Fig 6. Reduction in hERG expression after 10 μM DHB incubation was mediated by Tyr652 binding.

(A) Western blot results and (B) Statistical analysis of WT-hERG and mutant hERG protein of control and DHB-treated groups. Mature WT-hERG and F656V-hERG but not Y652A-hERG decreased after DHB treatment, *P < 0.05, ##P < 0.01 vs. control, n = 6. (C) Examples of hERG current traces and I–V curves of WT-hERG and mutant hERG current of control and incubation treated DHB groups. (D) Statistical graph of currents. WT-hERG and F656V-hERG but not Y652A-hERG current decreased. **P < 0.01, #P < 0.05 vs. control, n = 6.

Fig 7. DHB disrupts interactions between hERG and chaperones.

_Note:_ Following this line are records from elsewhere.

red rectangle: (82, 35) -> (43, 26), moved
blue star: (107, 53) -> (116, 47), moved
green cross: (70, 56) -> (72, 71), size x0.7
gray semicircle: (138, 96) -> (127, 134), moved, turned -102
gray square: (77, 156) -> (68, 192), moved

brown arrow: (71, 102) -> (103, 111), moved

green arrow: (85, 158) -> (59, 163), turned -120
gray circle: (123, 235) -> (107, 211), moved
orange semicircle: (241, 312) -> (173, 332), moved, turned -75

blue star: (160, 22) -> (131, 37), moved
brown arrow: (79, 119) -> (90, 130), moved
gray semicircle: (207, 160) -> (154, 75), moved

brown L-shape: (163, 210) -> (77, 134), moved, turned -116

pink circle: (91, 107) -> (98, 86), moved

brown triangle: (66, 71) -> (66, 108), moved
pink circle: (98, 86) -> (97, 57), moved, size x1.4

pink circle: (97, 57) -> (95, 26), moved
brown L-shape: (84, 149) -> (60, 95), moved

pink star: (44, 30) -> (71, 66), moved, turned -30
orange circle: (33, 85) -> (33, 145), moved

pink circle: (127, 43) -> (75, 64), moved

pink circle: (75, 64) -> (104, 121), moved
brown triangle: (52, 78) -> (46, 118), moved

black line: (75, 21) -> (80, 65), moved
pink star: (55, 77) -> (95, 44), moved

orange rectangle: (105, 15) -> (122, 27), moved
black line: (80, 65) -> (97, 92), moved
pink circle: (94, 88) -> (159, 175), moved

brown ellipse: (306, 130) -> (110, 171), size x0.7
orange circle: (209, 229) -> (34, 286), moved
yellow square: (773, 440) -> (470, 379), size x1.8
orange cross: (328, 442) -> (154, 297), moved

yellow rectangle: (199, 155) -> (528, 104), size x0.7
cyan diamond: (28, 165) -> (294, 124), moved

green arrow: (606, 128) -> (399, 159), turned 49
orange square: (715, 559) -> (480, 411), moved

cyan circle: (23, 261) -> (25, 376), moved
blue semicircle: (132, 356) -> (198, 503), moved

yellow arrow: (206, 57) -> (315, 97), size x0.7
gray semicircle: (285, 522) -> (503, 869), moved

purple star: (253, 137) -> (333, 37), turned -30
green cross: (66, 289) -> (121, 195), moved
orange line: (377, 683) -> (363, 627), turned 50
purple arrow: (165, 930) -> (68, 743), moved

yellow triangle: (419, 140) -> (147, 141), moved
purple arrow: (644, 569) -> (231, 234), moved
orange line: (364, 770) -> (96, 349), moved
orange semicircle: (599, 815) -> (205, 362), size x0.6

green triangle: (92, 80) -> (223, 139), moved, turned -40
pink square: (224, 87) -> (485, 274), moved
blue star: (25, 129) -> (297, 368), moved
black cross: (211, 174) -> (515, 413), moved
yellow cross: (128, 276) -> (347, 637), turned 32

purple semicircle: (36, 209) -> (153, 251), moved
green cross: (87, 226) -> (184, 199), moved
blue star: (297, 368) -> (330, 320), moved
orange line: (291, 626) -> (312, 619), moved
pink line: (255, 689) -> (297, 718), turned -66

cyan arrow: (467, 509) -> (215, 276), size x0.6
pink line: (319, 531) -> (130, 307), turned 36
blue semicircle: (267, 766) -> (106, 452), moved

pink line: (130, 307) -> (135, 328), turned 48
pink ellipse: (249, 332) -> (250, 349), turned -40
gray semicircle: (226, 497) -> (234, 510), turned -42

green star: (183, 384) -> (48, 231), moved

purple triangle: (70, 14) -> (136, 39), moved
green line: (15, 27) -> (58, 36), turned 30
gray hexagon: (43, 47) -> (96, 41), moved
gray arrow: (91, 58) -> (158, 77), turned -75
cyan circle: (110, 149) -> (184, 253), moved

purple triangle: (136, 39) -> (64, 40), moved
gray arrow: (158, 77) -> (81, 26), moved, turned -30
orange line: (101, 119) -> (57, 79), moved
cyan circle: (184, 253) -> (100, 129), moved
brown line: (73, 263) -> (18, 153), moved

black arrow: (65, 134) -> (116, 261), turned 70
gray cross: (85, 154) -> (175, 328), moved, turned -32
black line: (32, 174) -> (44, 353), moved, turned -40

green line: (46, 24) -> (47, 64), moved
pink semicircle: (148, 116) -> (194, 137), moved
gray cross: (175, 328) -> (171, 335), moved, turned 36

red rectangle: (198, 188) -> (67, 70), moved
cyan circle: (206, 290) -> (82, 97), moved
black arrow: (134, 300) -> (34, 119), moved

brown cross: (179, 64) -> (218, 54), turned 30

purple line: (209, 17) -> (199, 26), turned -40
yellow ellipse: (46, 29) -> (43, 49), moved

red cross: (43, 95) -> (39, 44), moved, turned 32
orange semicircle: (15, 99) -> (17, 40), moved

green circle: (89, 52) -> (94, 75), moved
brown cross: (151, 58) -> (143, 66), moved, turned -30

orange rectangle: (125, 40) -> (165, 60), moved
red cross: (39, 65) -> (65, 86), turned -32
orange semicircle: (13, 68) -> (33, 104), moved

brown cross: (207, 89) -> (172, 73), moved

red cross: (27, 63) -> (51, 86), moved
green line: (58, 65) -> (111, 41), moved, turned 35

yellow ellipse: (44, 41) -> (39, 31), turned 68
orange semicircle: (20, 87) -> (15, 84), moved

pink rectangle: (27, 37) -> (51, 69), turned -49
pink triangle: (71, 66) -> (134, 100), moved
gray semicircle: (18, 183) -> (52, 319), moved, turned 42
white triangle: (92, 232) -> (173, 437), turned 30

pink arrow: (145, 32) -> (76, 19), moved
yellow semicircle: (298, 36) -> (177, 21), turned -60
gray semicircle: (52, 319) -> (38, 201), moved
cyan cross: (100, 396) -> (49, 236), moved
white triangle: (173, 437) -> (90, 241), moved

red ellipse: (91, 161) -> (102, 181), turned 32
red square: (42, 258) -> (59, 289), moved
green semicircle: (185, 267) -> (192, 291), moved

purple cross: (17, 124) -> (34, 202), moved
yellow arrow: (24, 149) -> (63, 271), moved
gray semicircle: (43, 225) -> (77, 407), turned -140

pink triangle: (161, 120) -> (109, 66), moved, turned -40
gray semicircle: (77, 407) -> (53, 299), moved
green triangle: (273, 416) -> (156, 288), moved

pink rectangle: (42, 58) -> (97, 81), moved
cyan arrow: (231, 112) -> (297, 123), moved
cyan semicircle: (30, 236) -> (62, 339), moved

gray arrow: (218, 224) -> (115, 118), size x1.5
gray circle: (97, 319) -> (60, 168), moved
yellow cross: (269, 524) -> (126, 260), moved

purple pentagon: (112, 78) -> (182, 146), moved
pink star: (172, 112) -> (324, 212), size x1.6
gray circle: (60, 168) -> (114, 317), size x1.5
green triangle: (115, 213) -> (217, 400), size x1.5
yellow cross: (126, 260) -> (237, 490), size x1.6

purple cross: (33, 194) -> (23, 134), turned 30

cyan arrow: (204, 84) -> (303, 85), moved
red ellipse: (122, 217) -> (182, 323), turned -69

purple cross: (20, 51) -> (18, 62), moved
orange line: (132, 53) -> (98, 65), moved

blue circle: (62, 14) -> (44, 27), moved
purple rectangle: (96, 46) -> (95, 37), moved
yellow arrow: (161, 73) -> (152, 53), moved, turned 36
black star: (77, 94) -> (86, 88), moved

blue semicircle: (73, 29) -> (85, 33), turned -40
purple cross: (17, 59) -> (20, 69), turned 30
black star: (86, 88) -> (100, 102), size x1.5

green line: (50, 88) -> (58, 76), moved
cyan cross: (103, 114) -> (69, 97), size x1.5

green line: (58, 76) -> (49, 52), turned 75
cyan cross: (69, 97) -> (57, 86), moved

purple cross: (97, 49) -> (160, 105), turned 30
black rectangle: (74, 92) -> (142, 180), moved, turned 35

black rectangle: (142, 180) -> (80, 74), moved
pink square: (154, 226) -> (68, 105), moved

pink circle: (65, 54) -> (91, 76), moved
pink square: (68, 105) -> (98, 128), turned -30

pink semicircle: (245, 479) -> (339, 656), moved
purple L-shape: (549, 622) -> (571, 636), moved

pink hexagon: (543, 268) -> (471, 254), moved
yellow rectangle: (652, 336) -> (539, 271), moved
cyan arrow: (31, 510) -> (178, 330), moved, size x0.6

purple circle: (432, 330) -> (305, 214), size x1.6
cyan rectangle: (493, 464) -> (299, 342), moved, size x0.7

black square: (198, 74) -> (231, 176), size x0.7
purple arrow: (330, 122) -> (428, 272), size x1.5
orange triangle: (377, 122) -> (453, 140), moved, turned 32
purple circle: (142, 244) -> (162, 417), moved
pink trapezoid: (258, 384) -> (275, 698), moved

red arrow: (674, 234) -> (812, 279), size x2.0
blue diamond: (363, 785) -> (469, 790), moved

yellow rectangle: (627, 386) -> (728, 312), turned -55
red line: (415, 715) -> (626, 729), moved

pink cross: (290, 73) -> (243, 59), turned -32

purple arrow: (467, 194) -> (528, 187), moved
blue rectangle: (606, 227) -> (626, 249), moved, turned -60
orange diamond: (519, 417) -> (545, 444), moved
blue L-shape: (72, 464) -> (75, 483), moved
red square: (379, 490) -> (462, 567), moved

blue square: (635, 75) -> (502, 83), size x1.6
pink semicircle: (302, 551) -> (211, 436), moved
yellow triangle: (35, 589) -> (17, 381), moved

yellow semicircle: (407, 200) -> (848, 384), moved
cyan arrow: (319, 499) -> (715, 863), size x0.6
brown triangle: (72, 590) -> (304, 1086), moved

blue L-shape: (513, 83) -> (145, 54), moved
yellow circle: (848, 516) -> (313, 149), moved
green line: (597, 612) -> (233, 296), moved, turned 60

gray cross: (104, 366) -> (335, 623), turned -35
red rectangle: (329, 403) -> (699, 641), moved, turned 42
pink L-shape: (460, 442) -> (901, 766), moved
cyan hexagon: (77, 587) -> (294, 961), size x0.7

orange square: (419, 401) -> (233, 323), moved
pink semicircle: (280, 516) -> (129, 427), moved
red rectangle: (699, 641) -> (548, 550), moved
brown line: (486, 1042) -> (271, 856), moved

(A) Western blot analysis of Hsp70 and Hsp90 after 24 h incubation with 1 μM and 10 μM DHB. Hsp90 expression was concentration-dependently reduced while Hsp70 expression did not change. *P < 0.05 vs. control, n = 4. (B) Immunoprecipitation results show increased and decreased interaction between hERG and Hsp70 or Hsp90 respectively after treatment with 10 μM DHB. *P < 0.05 vs. control, n = 3.

Fig 8. Unfolded protein response is activated by DHB.

(A) DHB incubation for 24 h significantly decreased ATF-6 (~90 kDa) expression and proportionally increased cleaved ATF-6 (~50 kDa) expression. *P < 0.05 and #P < 0.05 vs. control, n = 6. (B) Western blot analysis shows DHB markedly increased the expression of both chaperones, calnexin and calreticulin. *P < 0.05, **P < 0.01, #P < 0.05, and ##P < 0.01 vs. control, n = 6.

Fig 9. Western blot analysis suggests that DHB accelerated mature 155-kDa hERG degradation.

hERG-HEK cells were treated with or without 10 μM DHB in the presence of BFA, which inhibits hERG protein transportation from the ER to the Golgi body. Cells were harvested and assayed using western blot at the designated time points. Intensities of the mature 155-kDa hERG bands were normalized to the time 0 h value. *P < 0.05 vs. control, n = 4.